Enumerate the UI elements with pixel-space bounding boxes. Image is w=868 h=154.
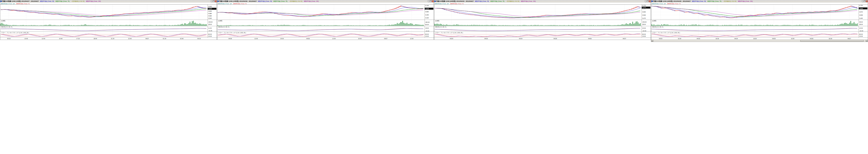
titlebar[interactable]: 日経225先物 12/06 (15分足) 2012/04/18 - 2012/0…	[217, 0, 434, 2]
macd-section-label: MACD( 12, 26, 9 )	[652, 26, 664, 28]
stoch-tick-label: 80.00	[208, 34, 212, 35]
legend-item: 移動平均線 (Close, 25)	[692, 1, 706, 2]
x-tick-label: 09:20	[7, 38, 11, 39]
volume-tick-label: 35.00	[208, 24, 212, 25]
volume-section-label: 出来高	[435, 20, 440, 22]
chart-window-2: 日経225先物 12/06 (15分足) 2012/04/18 - 2012/0…	[217, 0, 434, 40]
close-button[interactable]: ×	[215, 0, 217, 2]
x-tick-label: 04/25	[554, 38, 557, 39]
minimize-button[interactable]: _	[645, 0, 647, 2]
price-tick-label: 9,700	[425, 5, 429, 6]
svg-text:9,620: 9,620	[209, 8, 212, 9]
volume-tick-label: 150.00	[425, 22, 430, 23]
volume-tick-label: 50.00	[425, 24, 429, 25]
x-tick-label: 18:40	[94, 38, 97, 39]
legend-item: 移動平均線 (Close, 25)	[475, 1, 489, 2]
svg-text:9,630: 9,630	[426, 8, 429, 9]
window-title: 日経225先物 12/06 (1分足) 2012/04/27 - 2012/04…	[2, 0, 39, 2]
chart-area[interactable]: 04/2016:3004/2316:3004/2416:3004/2516:30…	[651, 4, 868, 40]
chart-area[interactable]: 04/2512:0020:0004/2612:0020:0004/2712:00…	[217, 4, 434, 40]
close-button[interactable]: ×	[866, 0, 868, 2]
svg-text:9,640: 9,640	[860, 8, 863, 9]
price-tick-label: 9,490	[425, 14, 429, 15]
legend-item: 移動平均線 (Close, 75)	[273, 1, 287, 2]
legend-row-1: 移動平均線 (Close, 25)移動平均線 (Close, 75)一目均衡表 …	[475, 0, 645, 2]
legend-item: 一目均衡表 (9, 26, 52)	[71, 1, 85, 2]
legend-item: 移動平均線 (Close, 150)	[304, 1, 319, 2]
legend-item: 移動平均線 (Close, 75)	[707, 1, 721, 2]
legend-row-2: 移動平均線 (Close, 40)移動平均線 (Close, 5)	[217, 2, 434, 4]
x-tick-label: 04/27	[847, 38, 851, 39]
scroll-left-button[interactable]: ◄	[651, 40, 653, 42]
x-tick-label: 16:30	[716, 38, 719, 39]
legend-item: 移動平均線 (Close, 150)	[738, 1, 753, 2]
titlebar[interactable]: 日経225先物 12/06 (1分足) 2012/04/27 - 2012/04…	[0, 0, 217, 2]
stoch-section-label: スロー・ストキャスティクス( 14, 3, 80, 20 )	[435, 32, 463, 34]
x-tick-label: 04/27	[146, 38, 149, 39]
close-button[interactable]: ×	[649, 0, 651, 2]
stoch-tick-label: 80.00	[425, 34, 429, 35]
titlebar[interactable]: 日経225先物 12/06 (60分足) 2012/04/19 - 2012/0…	[434, 0, 651, 2]
x-tick-label: 16:30	[791, 38, 795, 39]
price-tick-label: 9,600	[208, 10, 212, 12]
scroll-right-button[interactable]: ►	[866, 40, 868, 42]
x-tick-label: 20:00	[358, 38, 362, 39]
x-tick-label: 04/26	[306, 38, 310, 39]
price-tick-label: 9,560	[425, 11, 429, 12]
chart-svg: 04/2004/2304/2404/2504/2604/279,7109,650…	[434, 4, 651, 40]
x-tick-label: 04/26	[588, 38, 592, 39]
x-tick-label: 12:00	[332, 38, 336, 39]
macd-tick-label: -15.00	[425, 30, 429, 32]
stoch-tick-label: 80.00	[642, 34, 646, 35]
restore-button[interactable]: ❐	[213, 0, 215, 2]
stoch-tick-label: 20.00	[859, 36, 863, 37]
chart-area[interactable]: 09:2010:4012:0014:4017:2018:4021:2022:40…	[0, 4, 217, 40]
x-tick-label: 04/26	[810, 38, 813, 39]
chart-window-4: 日経225先物 12/06 (30分足) 2012/04/20 - 2012/0…	[651, 0, 868, 42]
x-tick-label: 12:00	[42, 38, 45, 39]
price-tick-label: 9,530	[642, 14, 646, 16]
svg-text:9,670: 9,670	[643, 7, 646, 8]
restore-button[interactable]: ❐	[430, 0, 432, 2]
x-tick-label: 04/24	[519, 38, 523, 39]
price-tick-label: 9,640	[208, 6, 212, 7]
legend-row-1: 移動平均線 (Close, 25)移動平均線 (Close, 75)一目均衡表 …	[258, 0, 428, 2]
price-tick-label: 9,580	[208, 13, 212, 14]
stoch-section-label: スロー・ストキャスティクス( 14, 3, 80, 20 )	[1, 32, 29, 34]
volume-section-label: 出来高	[652, 20, 657, 22]
titlebar[interactable]: 日経225先物 12/06 (30分足) 2012/04/20 - 2012/0…	[651, 0, 868, 2]
x-tick-label: 10:40	[24, 38, 28, 39]
stoch-tick-label: 20.00	[425, 36, 429, 37]
x-tick-label: 21:20	[111, 38, 115, 39]
restore-button[interactable]: ❐	[864, 0, 866, 2]
macd-tick-label: -22.00	[859, 30, 863, 32]
stoch-tick-label: 80.00	[859, 34, 863, 35]
scrollbar-track[interactable]	[653, 40, 866, 42]
chart-window-3: 日経225先物 12/06 (60分足) 2012/04/19 - 2012/0…	[434, 0, 651, 40]
macd-section-label: MACD( 12, 26, 9 )	[218, 26, 230, 28]
minimize-button[interactable]: _	[211, 0, 213, 2]
close-button[interactable]: ×	[432, 0, 434, 2]
price-tick-label: 9,440	[859, 17, 863, 19]
minimize-button[interactable]: _	[428, 0, 430, 2]
scrollbar-thumb[interactable]	[800, 40, 864, 42]
x-tick-label: 14:40	[59, 38, 63, 39]
x-tick-label: 04/25	[228, 38, 232, 39]
legend-item: 一目均衡表 (9, 26, 52)	[506, 1, 520, 2]
legend-item: 移動平均線 (Close, 75)	[490, 1, 504, 2]
price-tick-label: 9,560	[208, 15, 212, 16]
price-tick-label: 9,590	[642, 11, 646, 13]
chart-area[interactable]: 04/2004/2304/2404/2504/2604/279,7109,650…	[434, 4, 651, 40]
macd-tick-label: -22.00	[642, 30, 646, 32]
legend-row-1: 移動平均線 (Close, 25)移動平均線 (Close, 75)一目均衡表 …	[692, 0, 862, 2]
x-tick-label: 04/20	[659, 38, 662, 39]
chart-svg: 04/2512:0020:0004/2612:0020:0004/2712:00…	[217, 4, 434, 40]
time-scrollbar[interactable]: ◄ ►	[651, 40, 868, 42]
x-tick-label: 16:30	[753, 38, 757, 39]
restore-button[interactable]: ❐	[647, 0, 649, 2]
minimize-button[interactable]: _	[862, 0, 864, 2]
macd-tick-label: 22.00	[642, 28, 646, 29]
x-tick-label: 04/27	[623, 38, 626, 39]
chart-window-1: 日経225先物 12/06 (1分足) 2012/04/27 - 2012/04…	[0, 0, 217, 40]
chart-window-icon	[434, 1, 436, 2]
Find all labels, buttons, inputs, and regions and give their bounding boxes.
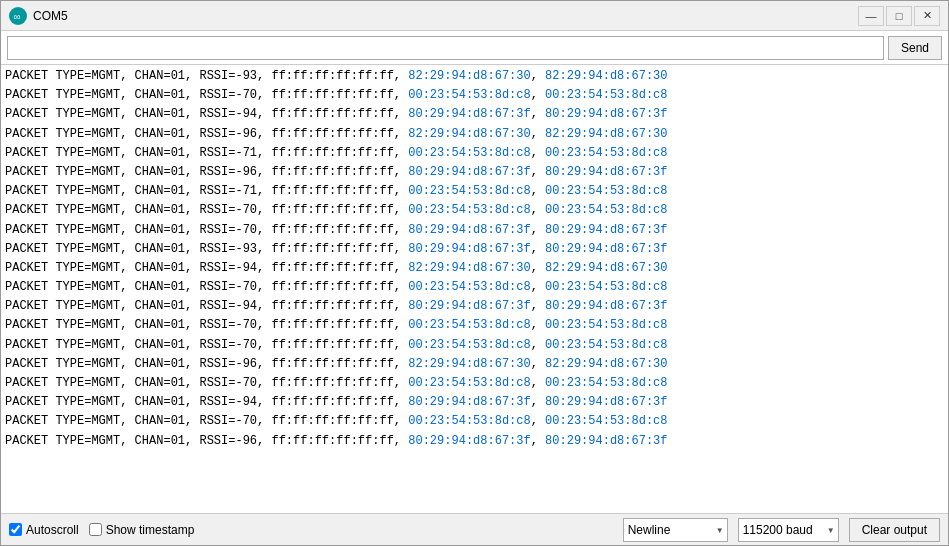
line-prefix: PACKET TYPE=MGMT, CHAN=01, RSSI=-94, ff:… — [5, 299, 408, 313]
timestamp-label: Show timestamp — [106, 523, 195, 537]
line-prefix: PACKET TYPE=MGMT, CHAN=01, RSSI=-70, ff:… — [5, 223, 408, 237]
autoscroll-checkbox[interactable] — [9, 523, 22, 536]
mac-highlight-1: 00:23:54:53:8d:c8 — [408, 414, 530, 428]
mac-highlight-1: 00:23:54:53:8d:c8 — [408, 376, 530, 390]
line-prefix: PACKET TYPE=MGMT, CHAN=01, RSSI=-70, ff:… — [5, 414, 408, 428]
line-prefix: PACKET TYPE=MGMT, CHAN=01, RSSI=-94, ff:… — [5, 395, 408, 409]
line-prefix: PACKET TYPE=MGMT, CHAN=01, RSSI=-70, ff:… — [5, 203, 408, 217]
minimize-button[interactable]: — — [858, 6, 884, 26]
mac-highlight-2: 80:29:94:d8:67:3f — [545, 223, 667, 237]
mac-highlight-2: 00:23:54:53:8d:c8 — [545, 318, 667, 332]
maximize-button[interactable]: □ — [886, 6, 912, 26]
autoscroll-label: Autoscroll — [26, 523, 79, 537]
line-sep: , — [531, 223, 545, 237]
autoscroll-checkbox-label[interactable]: Autoscroll — [9, 523, 79, 537]
line-sep: , — [531, 146, 545, 160]
line-prefix: PACKET TYPE=MGMT, CHAN=01, RSSI=-93, ff:… — [5, 69, 408, 83]
input-toolbar: Send — [1, 31, 948, 65]
mac-highlight-2: 80:29:94:d8:67:3f — [545, 165, 667, 179]
mac-highlight-1: 82:29:94:d8:67:30 — [408, 69, 530, 83]
mac-highlight-2: 00:23:54:53:8d:c8 — [545, 203, 667, 217]
line-prefix: PACKET TYPE=MGMT, CHAN=01, RSSI=-96, ff:… — [5, 357, 408, 371]
output-line: PACKET TYPE=MGMT, CHAN=01, RSSI=-96, ff:… — [5, 355, 944, 374]
mac-highlight-1: 80:29:94:d8:67:3f — [408, 223, 530, 237]
line-prefix: PACKET TYPE=MGMT, CHAN=01, RSSI=-71, ff:… — [5, 184, 408, 198]
mac-highlight-1: 00:23:54:53:8d:c8 — [408, 338, 530, 352]
output-line: PACKET TYPE=MGMT, CHAN=01, RSSI=-70, ff:… — [5, 221, 944, 240]
close-button[interactable]: ✕ — [914, 6, 940, 26]
window-title: COM5 — [33, 9, 858, 23]
output-line: PACKET TYPE=MGMT, CHAN=01, RSSI=-93, ff:… — [5, 67, 944, 86]
output-line: PACKET TYPE=MGMT, CHAN=01, RSSI=-71, ff:… — [5, 182, 944, 201]
line-prefix: PACKET TYPE=MGMT, CHAN=01, RSSI=-94, ff:… — [5, 261, 408, 275]
mac-highlight-2: 00:23:54:53:8d:c8 — [545, 88, 667, 102]
mac-highlight-2: 80:29:94:d8:67:3f — [545, 395, 667, 409]
svg-text:∞: ∞ — [14, 11, 21, 22]
line-sep: , — [531, 261, 545, 275]
line-sep: , — [531, 357, 545, 371]
serial-input[interactable] — [7, 36, 884, 60]
mac-highlight-1: 82:29:94:d8:67:30 — [408, 357, 530, 371]
mac-highlight-2: 82:29:94:d8:67:30 — [545, 127, 667, 141]
mac-highlight-2: 00:23:54:53:8d:c8 — [545, 414, 667, 428]
output-line: PACKET TYPE=MGMT, CHAN=01, RSSI=-94, ff:… — [5, 105, 944, 124]
mac-highlight-2: 00:23:54:53:8d:c8 — [545, 376, 667, 390]
line-sep: , — [531, 242, 545, 256]
line-sep: , — [531, 203, 545, 217]
newline-select[interactable]: No line endingNewlineCarriage returnBoth… — [623, 518, 728, 542]
output-line: PACKET TYPE=MGMT, CHAN=01, RSSI=-94, ff:… — [5, 297, 944, 316]
mac-highlight-1: 00:23:54:53:8d:c8 — [408, 280, 530, 294]
mac-highlight-1: 82:29:94:d8:67:30 — [408, 127, 530, 141]
mac-highlight-1: 80:29:94:d8:67:3f — [408, 395, 530, 409]
line-sep: , — [531, 69, 545, 83]
mac-highlight-2: 00:23:54:53:8d:c8 — [545, 146, 667, 160]
baud-select[interactable]: 300 baud1200 baud2400 baud4800 baud9600 … — [738, 518, 839, 542]
mac-highlight-2: 80:29:94:d8:67:3f — [545, 299, 667, 313]
mac-highlight-1: 82:29:94:d8:67:30 — [408, 261, 530, 275]
line-sep: , — [531, 434, 545, 448]
line-prefix: PACKET TYPE=MGMT, CHAN=01, RSSI=-96, ff:… — [5, 127, 408, 141]
output-line: PACKET TYPE=MGMT, CHAN=01, RSSI=-70, ff:… — [5, 201, 944, 220]
mac-highlight-2: 00:23:54:53:8d:c8 — [545, 184, 667, 198]
arduino-logo-icon: ∞ — [9, 7, 27, 25]
line-prefix: PACKET TYPE=MGMT, CHAN=01, RSSI=-70, ff:… — [5, 280, 408, 294]
line-sep: , — [531, 338, 545, 352]
line-sep: , — [531, 184, 545, 198]
line-prefix: PACKET TYPE=MGMT, CHAN=01, RSSI=-71, ff:… — [5, 146, 408, 160]
line-prefix: PACKET TYPE=MGMT, CHAN=01, RSSI=-70, ff:… — [5, 318, 408, 332]
output-line: PACKET TYPE=MGMT, CHAN=01, RSSI=-70, ff:… — [5, 374, 944, 393]
serial-monitor-window: ∞ COM5 — □ ✕ Send PACKET TYPE=MGMT, CHAN… — [0, 0, 949, 546]
mac-highlight-1: 00:23:54:53:8d:c8 — [408, 146, 530, 160]
status-bar: Autoscroll Show timestamp No line ending… — [1, 513, 948, 545]
output-line: PACKET TYPE=MGMT, CHAN=01, RSSI=-96, ff:… — [5, 432, 944, 451]
line-sep: , — [531, 127, 545, 141]
clear-output-button[interactable]: Clear output — [849, 518, 940, 542]
line-prefix: PACKET TYPE=MGMT, CHAN=01, RSSI=-70, ff:… — [5, 338, 408, 352]
send-button[interactable]: Send — [888, 36, 942, 60]
timestamp-checkbox-label[interactable]: Show timestamp — [89, 523, 195, 537]
line-prefix: PACKET TYPE=MGMT, CHAN=01, RSSI=-96, ff:… — [5, 165, 408, 179]
output-area[interactable]: PACKET TYPE=MGMT, CHAN=01, RSSI=-93, ff:… — [1, 65, 948, 513]
mac-highlight-2: 82:29:94:d8:67:30 — [545, 261, 667, 275]
mac-highlight-1: 80:29:94:d8:67:3f — [408, 299, 530, 313]
line-sep: , — [531, 318, 545, 332]
line-prefix: PACKET TYPE=MGMT, CHAN=01, RSSI=-70, ff:… — [5, 376, 408, 390]
mac-highlight-1: 00:23:54:53:8d:c8 — [408, 203, 530, 217]
mac-highlight-1: 00:23:54:53:8d:c8 — [408, 88, 530, 102]
mac-highlight-2: 00:23:54:53:8d:c8 — [545, 280, 667, 294]
mac-highlight-2: 00:23:54:53:8d:c8 — [545, 338, 667, 352]
line-prefix: PACKET TYPE=MGMT, CHAN=01, RSSI=-70, ff:… — [5, 88, 408, 102]
line-prefix: PACKET TYPE=MGMT, CHAN=01, RSSI=-96, ff:… — [5, 434, 408, 448]
output-line: PACKET TYPE=MGMT, CHAN=01, RSSI=-96, ff:… — [5, 163, 944, 182]
line-sep: , — [531, 376, 545, 390]
timestamp-checkbox[interactable] — [89, 523, 102, 536]
mac-highlight-2: 80:29:94:d8:67:3f — [545, 242, 667, 256]
line-prefix: PACKET TYPE=MGMT, CHAN=01, RSSI=-93, ff:… — [5, 242, 408, 256]
mac-highlight-1: 00:23:54:53:8d:c8 — [408, 184, 530, 198]
mac-highlight-1: 80:29:94:d8:67:3f — [408, 107, 530, 121]
mac-highlight-2: 82:29:94:d8:67:30 — [545, 357, 667, 371]
line-sep: , — [531, 88, 545, 102]
mac-highlight-1: 80:29:94:d8:67:3f — [408, 434, 530, 448]
output-line: PACKET TYPE=MGMT, CHAN=01, RSSI=-70, ff:… — [5, 278, 944, 297]
line-sep: , — [531, 280, 545, 294]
================================
**WHAT THE TASK ASKS**: The answer must be every line of the data that contains the word "select".

**PROBLEM SOLUTION**:
newline-select[interactable]: No line endingNewlineCarriage returnBoth… — [623, 518, 728, 542]
baud-select[interactable]: 300 baud1200 baud2400 baud4800 baud9600 … — [738, 518, 839, 542]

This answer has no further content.